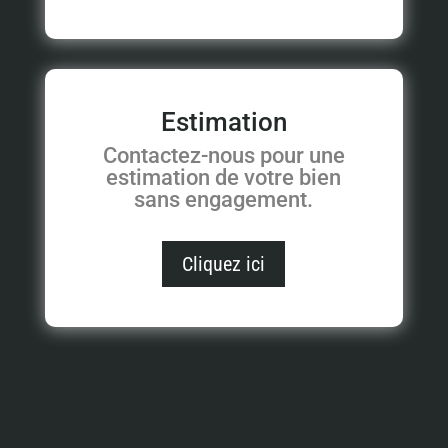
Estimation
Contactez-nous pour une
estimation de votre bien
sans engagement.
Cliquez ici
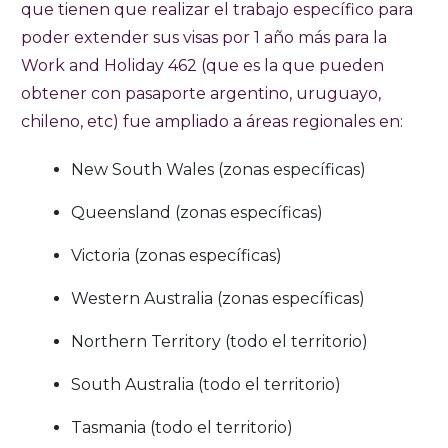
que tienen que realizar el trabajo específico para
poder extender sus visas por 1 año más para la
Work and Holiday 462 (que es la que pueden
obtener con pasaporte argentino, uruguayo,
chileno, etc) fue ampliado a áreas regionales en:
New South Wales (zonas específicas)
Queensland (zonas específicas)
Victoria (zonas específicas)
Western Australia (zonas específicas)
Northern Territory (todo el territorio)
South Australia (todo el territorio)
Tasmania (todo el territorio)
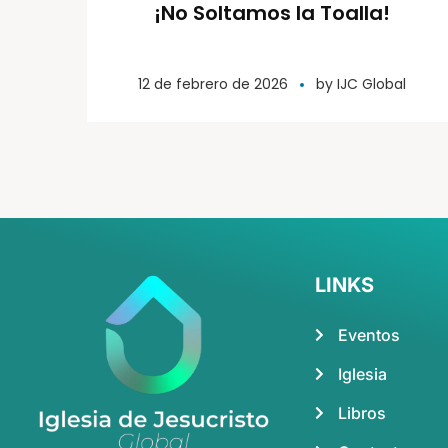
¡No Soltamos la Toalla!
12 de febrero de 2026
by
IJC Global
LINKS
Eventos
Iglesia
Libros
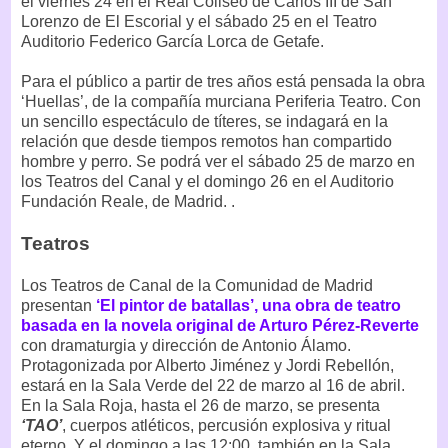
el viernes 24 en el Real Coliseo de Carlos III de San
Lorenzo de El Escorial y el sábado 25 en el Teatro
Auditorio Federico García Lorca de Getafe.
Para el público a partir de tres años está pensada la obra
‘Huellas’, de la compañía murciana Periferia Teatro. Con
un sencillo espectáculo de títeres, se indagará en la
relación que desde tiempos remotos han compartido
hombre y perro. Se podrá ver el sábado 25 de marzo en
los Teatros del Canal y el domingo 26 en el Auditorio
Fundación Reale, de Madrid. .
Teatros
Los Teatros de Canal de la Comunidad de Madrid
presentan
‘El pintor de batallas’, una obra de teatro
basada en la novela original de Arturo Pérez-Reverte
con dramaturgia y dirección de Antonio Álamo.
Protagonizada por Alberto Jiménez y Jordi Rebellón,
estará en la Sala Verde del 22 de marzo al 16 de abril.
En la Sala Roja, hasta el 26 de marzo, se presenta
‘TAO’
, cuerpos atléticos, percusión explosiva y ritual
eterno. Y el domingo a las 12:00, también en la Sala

» WHAT IS REQUIRED
Leave out the pictures and retype the rest of the entries exactly.

» ANSWER BOX
Estimation
Contactez-nous pour une
estimation de votre bien
sans engagement.
Cliquez ici
que tienen que realizar el trabajo específico para
poder extender sus visas por 1 año más para la
Work and Holiday 462 (que es la que pueden
obtener con pasaporte argentino, uruguayo,
chileno, etc) fue ampliado a áreas regionales en:
New South Wales (zonas específicas)
Queensland (zonas específicas)
Victoria (zonas específicas)
Western Australia (zonas específicas)
Northern Territory (todo el territorio)
South Australia (todo el territorio)
Tasmania (todo el territorio)
¡No Soltamos la Toalla!
12 de febrero de 2026
by
IJC Global
LINKS
Eventos
Iglesia
Libros
el viernes 24 en el Real Coliseo de Carlos III de San
Lorenzo de El Escorial y el sábado 25 en el Teatro
Auditorio Federico García Lorca de Getafe.
Para el público a partir de tres años está pensada la obra
‘Huellas’, de la compañía murciana Periferia Teatro. Con
un sencillo espectáculo de títeres, se indagará en la
relación que desde tiempos remotos han compartido
hombre y perro. Se podrá ver el sábado 25 de marzo en
los Teatros del Canal y el domingo 26 en el Auditorio
Fundación Reale, de Madrid. .
Teatros
Los Teatros de Canal de la Comunidad de Madrid
presentan
‘El pintor de batallas’, una obra de teatro
basada en la novela original de Arturo Pérez-Reverte
con dramaturgia y dirección de Antonio Álamo.
Protagonizada por Alberto Jiménez y Jordi Rebellón,
estará en la Sala Verde del 22 de marzo al 16 de abril.
En la Sala Roja, hasta el 26 de marzo, se presenta
‘TAO’
, cuerpos atléticos, percusión explosiva y ritual
eterno. Y el domingo a las 12:00, también en la Sala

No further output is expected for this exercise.